Mhorseshoe

In this vignette, the functions exact_horseshoe, approx_horseshoe are explained in the following sections.

1. About the horseshoe estimator in this package
2. Brief Description of approximate MCMC algorithm

1. About the horseshoe estimator in this package

The horseshoe prior is a continuous reduced prior distribution frequently used in high-dimensional Bayesian linear models, and can be effectively applied to sparse data. This is a method that theoretically guarantees excellent shrinkage properties. Mhorseshoe provides an estimator applying the horseshoe prior, The likelihood function of the Gaussian linear model to be considered in this package is as follows:

$L(y\ |\ x, \beta, \sigma^2) = (\frac{1}{\sqrt{2\pi}\sigma})^{-N/2}exp \{ -\frac{1}{2\sigma^2}(y-X\beta)^T(y-X\beta)\},\\ X \in \mathbb{R}^{N \times p},\ y \in \mathbb{R}^{N},\ \beta \in \mathbb{R}^{p}$

And the form of the hierarchical model applying the horseshoe prior to $$\beta$$ is expressed as follows:

$\beta_{j}\ |\ \sigma^{2}, \tau^{2}, \lambda_{j}^{2} \overset{i.i.d}{\sim} N\left(0, \sigma^{2}\tau^{2}\lambda_{j}^{2} \right), \quad \lambda_{j}\overset{i.i.d}{\sim}C^{+}(0,1),\quad j=1,2,...,p, \\ \tau \overset{i.i.d}{\sim}C^{+}(0,1),\quad p(\sigma^2)\propto gamma\left( w/2, w/2\right).$

Where $$C^{+}(0,1)$$ is a half-Cauchy distribution, $$\lambda_{1}, ..., \lambda_{p}$$ are local shrinkage parameters, and $$\tau$$ is global shrinkage parameter. The exact_horseshoe in this package is a horseshoe estimator for the prior defined above, as described in exact MCMC algorithm of Johndrow et al. (2020). The blocked Metropolis-within-Gibb that samples $$\eta,\ \left(\tau, \sigma, \beta \right)$$ is adopted, and the brief process is as follows.

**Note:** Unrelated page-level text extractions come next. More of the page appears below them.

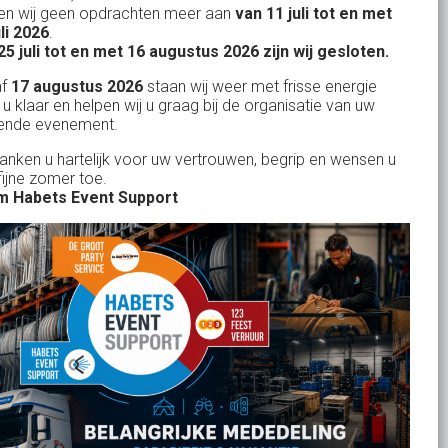
n wij geen opdrachten meer aan
van 11 juli tot en met
uitstekend
Licht- en Geluidverhuur
uli 2026
.
drop
Alles volge
25 juli tot en met 16 augustus 2026 zijn wij gesloten.
uren
Horeca verhuur
Habets dacht direct mee, toen wij op
Wienand van der L
af
17 augustus 2026
staan wij weer met frisse energie
eze
zeer korte termijn een feest wilden
Partyverhuur
 u klaar en helpen wij u graag bij de organisatie van uw
r zit
ende evenement.
geven in onze eigen achtertuin. De
s moet
service van Habets sloot ook dit keer
Je vindt ons op
danken u hartelijk voor uw vertrouwen, begrip en wensen u
len.
fijne zomer toe.
weer naadloos aan op onze eigen
 ook
 Habets Event Support
ideeen en inbreng. Materialen werden
 wij
keurig volgens afspraak geleverd, alles
ekend
tiptop in orde. De presentatie die wij op
in
het gehuurde 75 inch scherm deelden,
n tot
werd door onze gasten zeer
je
gewaardeerd. Een mooi, helder en groot
rid
beeld. Team Habets, bedankt en tot de
volgende keer weer.
Jolanda Bakker
-
Waalre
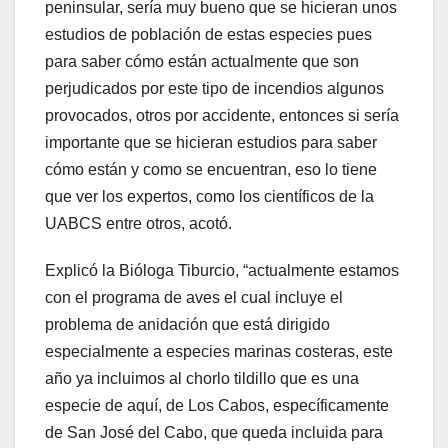
peninsular, sería muy bueno que se hicieran unos
estudios de población de estas especies pues
para saber cómo están actualmente que son
perjudicados por este tipo de incendios algunos
provocados, otros por accidente, entonces si sería
importante que se hicieran estudios para saber
cómo están y como se encuentran, eso lo tiene
que ver los expertos, como los científicos de la
UABCS entre otros, acotó.
Explicó la Bióloga Tiburcio, “actualmente estamos
con el programa de aves el cual incluye el
problema de anidación que está dirigido
especialmente a especies marinas costeras, este
año ya incluimos al chorlo tildillo que es una
especie de aquí, de Los Cabos, específicamente
de San José del Cabo, que queda incluida para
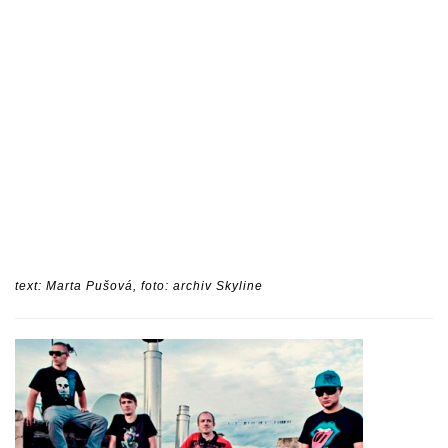
text: Marta Pušová, foto: archiv Skyline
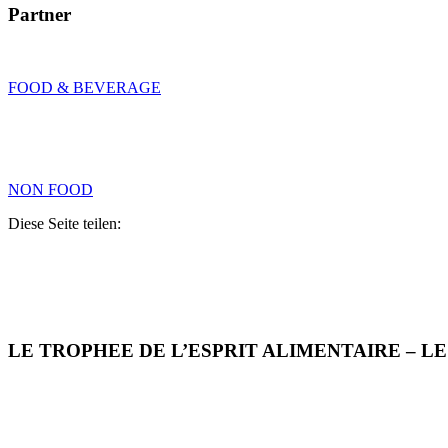
Partner
FOOD & BEVERAGE
NON FOOD
Diese Seite teilen:
LE TROPHEE DE L’ESPRIT ALIMENTAIRE – L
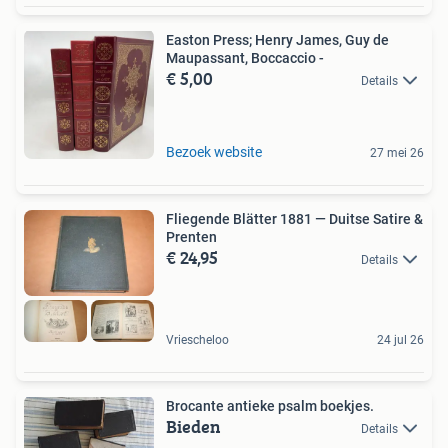
Easton Press; Henry James, Guy de
Maupassant, Boccaccio -
€ 5,00
Details
Bezoek website
27 mei 26
Fliegende Blätter 1881 — Duitse Satire &
Prenten
€ 24,95
Details
Vriescheloo
24 jul 26
Brocante antieke psalm boekjes.
Bieden
Details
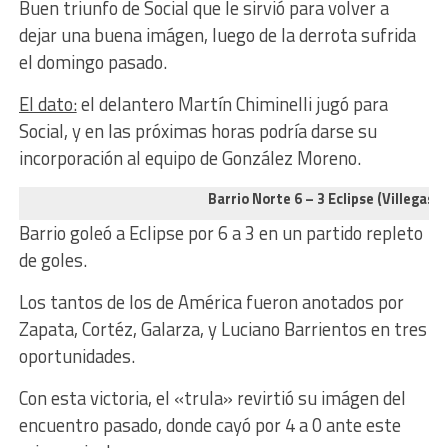
Buen triunfo de Social que le sirvió para volver a
dejar una buena imágen, luego de la derrota sufrida
el domingo pasado.
El dato:
el delantero Martín Chiminelli jugó para
Social, y en las próximas horas podría darse su
incorporación al equipo de González Moreno.
Barrio Norte 6 – 3 Eclipse (Villegas)
Barrio goleó a Eclipse por 6 a 3 en un partido repleto
de goles.
Los tantos de los de América fueron anotados por
Zapata, Cortéz, Galarza, y Luciano Barrientos en tres
oportunidades.
Con esta victoria, el «trula» revirtió su imágen del
encuentro pasado, donde cayó por 4 a 0 ante este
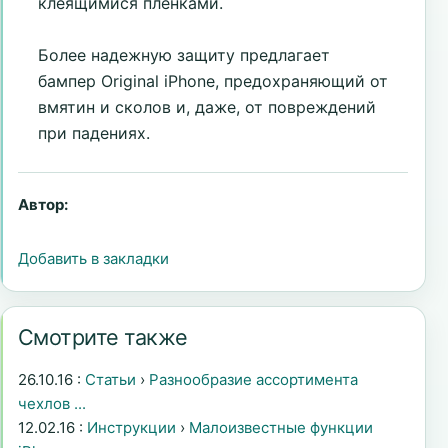
клеящимися пленками.
Более надежную защиту предлагает
бампер Original iPhone, предохраняющий от
вмятин и сколов и, даже, от повреждений
при падениях.
Автор:
Добавить в закладки
Смотрите также
26.10.16 :
Статьи
›
Разнообразие ассортимента
чехлов ...
12.02.16 :
Инструкции
›
Малоизвестные функции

$\xi = \tau^{-2},\quad \eta_{j} = \lambda_{j}^{-2},\quad j = 1,2,...,p, \\ D = diag\left(\eta_{1}^{-1},..., \eta_{p}^{-1} \right), \quad M_{\xi} = I_{N} + \xi^{-1}XDX^{T}, \\ p(\xi | y, X, \eta) \propto |M_{\xi}|^{-1/2}\{(w + y^{T}M_{\xi}^{-1}y) / 2 \}^{-(w + N) / 2}/ \{\sqrt{\xi}(1+\xi)\}.$

1. Sample , using the following posterior of for rejection sampling. $p(\eta_{j} | \xi, \beta_{j}, \sigma^{2}) \propto \frac{1}{1 + \eta_{j}}exp\{-\frac{\beta_{j}^{2}\xi \eta_{j}}{2\sigma^{2}} \}.$
2. Sample using the proposed MH algorithm as follows. $log(\xi^{\star}) \sim N(log(\xi), s), accept\ \xi \ w.p.\ \{p(\xi^{\star} | y, X, \eta)\xi^{\star}\}/\{p(\xi | y, X, \eta)\xi \}.$
3. Sample $$\sigma^{2}$$, $\sigma^{2} | y, X, \eta, \xi \sim InvGamma\{(w + N) / 2, (w + y^{T}M_{\xi}^{-1}y) / 2 \}.$
4. Sample $$\beta$$, $\beta | y, X, \eta, \xi, \sigma \sim N\left(\left(X^{T}X + \left(\xi^{-1} D \right)^{-1}\right)^{-1}X^{T}y, \ \sigma^{2}\left(X^{T}X + \left(\xi^{-1} D \right)^{-1} \right)^{-1} \right).$

Since the algorithm of this package considers the case of $$p >> N$$, the computational cost can be lowered by sampling $$\beta$$ using fast sampling(Bhattacharya et al.,2016) in the step 4.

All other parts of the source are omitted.